CannyLab / tsne-cuda

GPU Accelerated t-SNE for CUDA with Python bindings
BSD 3-Clause "New" or "Revised" License
1.8k stars 129 forks source link

[Feature Request] support n_components=3, happy to contribute :) #71

Open shun-lin opened 5 years ago

shun-lin commented 5 years ago

Hi!

I recently need to need to use tsne / umap to visualize the embeddings generated from some tf models I am testing, and I found this repository and it's super useful and super fast, thanks so much! I just wonder if I can help contribute to support n_components=3 as I would also like to visualize it in 3D, if it's feasible to do so. If so, may you give me a few pointers on where to start? Thanks!

DavidMChan commented 5 years ago

Thanks for your interest on developing for TSNE-CUDA! I don't think there's a huge amount of complexity, at least mathematically in extending it to 3D visualization. There is, however, a huge amount of generally annoying development work.

There are a few things that need to be handled. The main function is in src/fit_tsne.cu. First, all of the vectors that are designed to handle X-Y points need to be expanded so they can handle an arbitrary (or at least 2/3D) dimensions (for example, the vector on line 164). Next, the CUDA kernels in src/kernels need to be re-written so that they correctly index the arrays for 3D points. This is mostly systematic, but can be tricky to get right. Finally, the repulsive force calculation needs to be re-adapted to handle 3 dimensions. Our original FIT-tsne code is based on the repository here: https://github.com/KlugerLab/FIt-SNE which supports 3D, but we didn't pull a lot of the 3D code.

In the end, it's not a crazy mathematical challenge, but there's a pretty large amount of code to be re-written. If you start a branch/fork we'd love to assist as needed!

shun-lin commented 5 years ago

Thanks for the pointers @DavidMChan will look into it!

LucaCappelletti94 commented 4 years ago

Did you have any luck with this? I would love to be able to use it for a package I made for 3D visualizations.

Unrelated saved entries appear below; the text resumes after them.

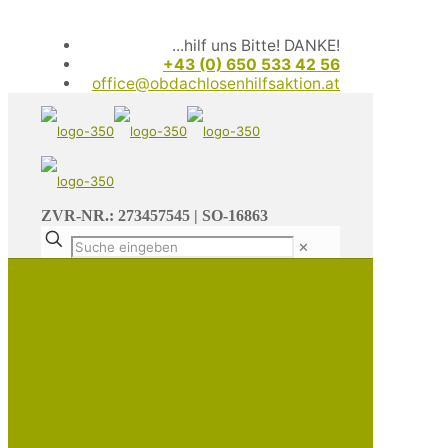
...hilf uns Bitte! DANKE!
+43 (0) 650 533 42 56
office@obdachlosenhilfsaktion.at
ZVR-NR.: 273457545 | SO-16863
✕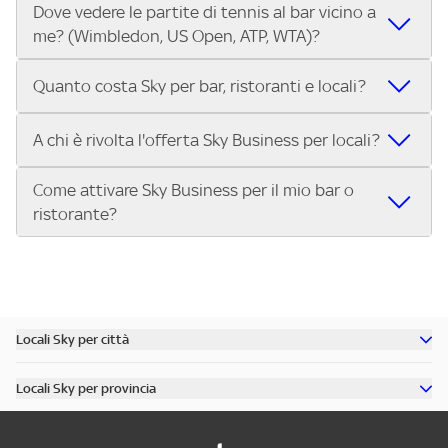
Dove vedere le partite di tennis al bar vicino a
Nei locali Sky puoi guardare tutti i Gran Premi di Formula 1®
trasmettono le Coppe Europee.
me? (Wimbledon, US Open, ATP, WTA)?
e MotoGP™ in diretta. Inserisci il tuo indirizzo su Trova Sky
Bar e scegli il bar o ristorante più vicino che trasmette tutti
Nei locali Sky puoi guardare Wimbledon, lo US Open, i
i Gran Premi della stagione.
Quanto costa Sky per bar, ristoranti e locali?
tornei dell’ATP Tour e del WTA Tour, oltre alle Finals. Cerca il
tuo indirizzo su Trova Sky Bar e scopri subito dove vedere
L’abbonamento Sky Business per bar, ristoranti, pub e
A chi è rivolta l'offerta Sky Business per locali?
le partite di tennis nel locale più vicino.
locali costa 299€ al mese per 12 mesi. Con questa offerta
puoi trasmettere nel tuo locale:
Come attivare Sky Business per il mio bar o
L'offerta Sky Business è riservata ai pubblici esercizi aperti
Tutta la Serie A ENILIVE, la UEFA Champions League, la
ristorante?
al pubblico per la somministrazione di cibi, bevande e altri
UEFA Europa League e la UEFA Conference League.
servizi, tra cui:
I migliori eventi sportivi internazionali: Premier League,
Attivare Sky Business è semplice:
Bar, pub, ristoranti, pizzerie
Bundesliga, NBA, Formula 1, MotoGP, tennis e molto altro.
Contatta Sky e scegli il pacchetto più adatto al tuo
Circoli sportivi, sale giochi, punti vendita, associazioni
Approfondimenti sportivi su Sky Sport 24.
locale.
Se hai un locale e vuoi offrire ai tuoi clienti il meglio
Scopri tutti i dettagli dell’offerta e porta il grande
Ricevi l’installazione del servizio nel tuo bar, pub o
dello sport in diretta, scopri subito l’offerta Sky Business
Locali Sky per città
sport nel tuo locale.
ristorante.
per locali
Scopri tutti i bar di Milano
Inizia a trasmettere gli eventi sportivi per i tuoi clienti.
Locali Sky per provincia
Scopri tutti i bar di Roma
Chiama il numero dedicato o visita il sito per attivare
Scopri tutti i bar in provincia di Milano
Scopri tutti i bar di Torino
Sky Business oggi stesso!
Scopri tutti i bar in provincia di Roma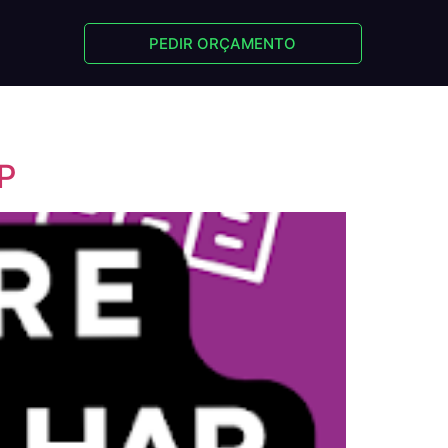
PEDIR ORÇAMENTO
PP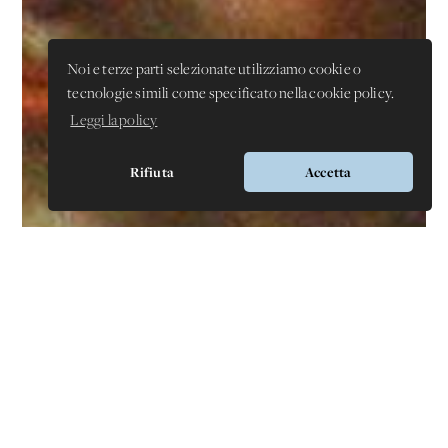
Noi e terze parti selezionate utilizziamo cookie o
tecnologie simili come specificato nella cookie policy.
Leggi la policy
Rifiuta
Accetta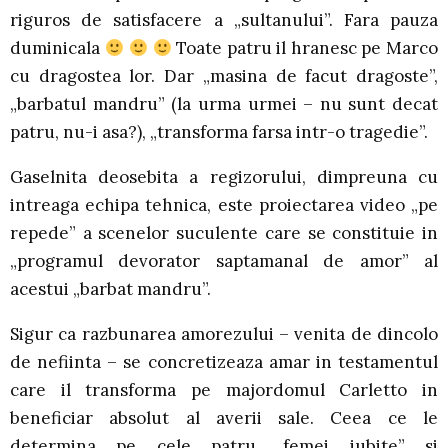
riguros de satisfacere a „sultanului”. Fara pauza
duminicala
Toate patru il hranesc pe Marco
cu dragostea lor. Dar „masina de facut dragoste”,
„barbatul mandru” (la urma urmei – nu sunt decat
patru, nu-i asa?), „transforma farsa intr-o tragedie”.
Gaselnita deosebita a regizorului, dimpreuna cu
intreaga echipa tehnica, este proiectarea video „pe
repede” a scenelor suculente care se constituie in
„programul devorator saptamanal de amor” al
acestui „barbat mandru”.
Sigur ca razbunarea amorezului – venita de dincolo
de nefiinta – se concretizeaza amar in testamentul
care il transforma pe majordomul Carletto in
beneficiar absolut al averii sale. Ceea ce le
determina pe cele patru „femei iubite” si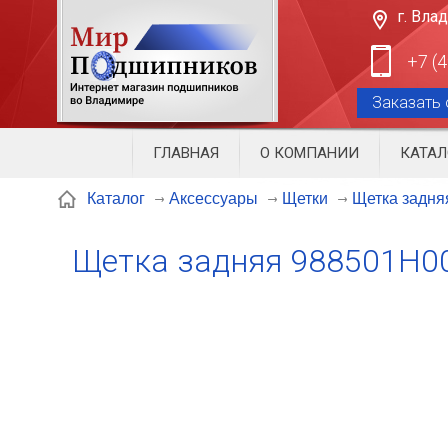
г. Вла
+7 (
Заказать 
ГЛАВНАЯ
О КОМПАНИИ
КАТАЛ
Щетка задня
Каталог
Аксессуары
Щетки
Щетка задняя 988501H0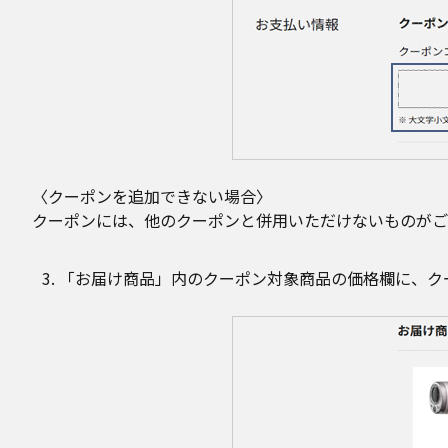
〈クーポンを追加できない場合〉
クーポンには、他のクーポンと併用いただけないものがご
「お届け商品」内のクーポン対象商品の価格欄に、ク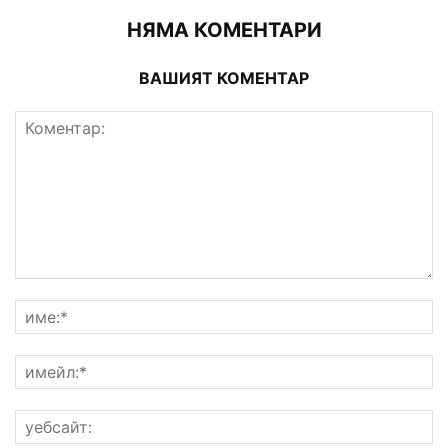
НЯМА КОМЕНТАРИ
ВАШИЯТ КОМЕНТАР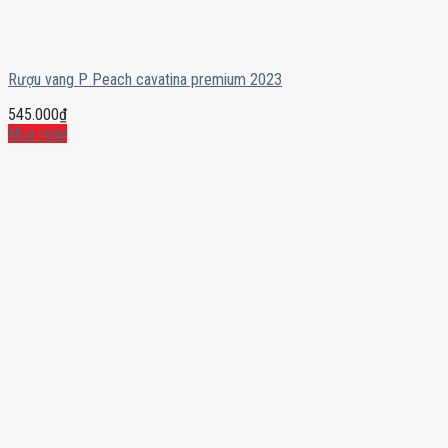
Rượu vang P Peach cavatina premium 2023
545.000
₫
Mua ngay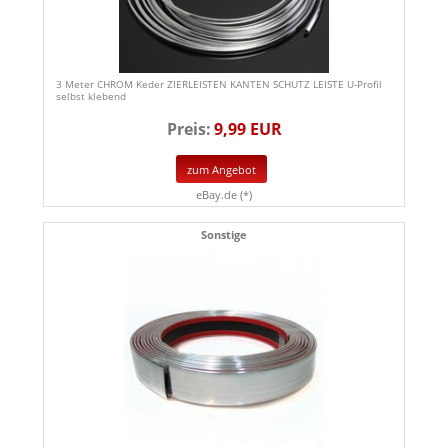
3 Meter CHROM Keder ZIERLEISTEN KANTEN SCHUTZ LEISTE U-Profil
selbst klebend
Preis:
9,99 EUR
zum Angebot
eBay.de (*)
Sonstige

shun-lin commented 4 years ago

Hi @LucaCappelletti94 , nothing yet, didn't get too much time to be able to dig deeper.

DavidMChan commented 4 years ago

I'm actually just now starting to get back into active development for this code - and it's on my ToDo list (as one of the most requested features).

shun-lin commented 4 years ago

yay thanks @DavidMChan :) :) Very excited!

DavidMChan commented 4 years ago

Approximately what sized datasets are you thinking of for 3D visualization? I've been going through our code and the potential implementation, and the scaling for 3D isn't very good when it comes to the FIt-SNE algorithm. You might actually be better off using a tool like https://github.com/tensorflow/tfjs-tsne which is somewhat slower, but will likely (fundamentally) scale better to higher dimension.

LucaCappelletti94 commented 4 years ago

It still could be useful by just running it on a significant subset of any given dataset, keeping all the pipeline in python.

shun-lin commented 4 years ago

@DavidMChan for my use case my dimensions is roughly [128, 1M] (128 dimension, ~ million of examples), would tfjs-tsne perform better in this case? And I agree with @LucaCappelletti94 that it would be nicer to keep everything in python as well (one of my main use-case is to show visualization on Google Colab). Thanks so much :)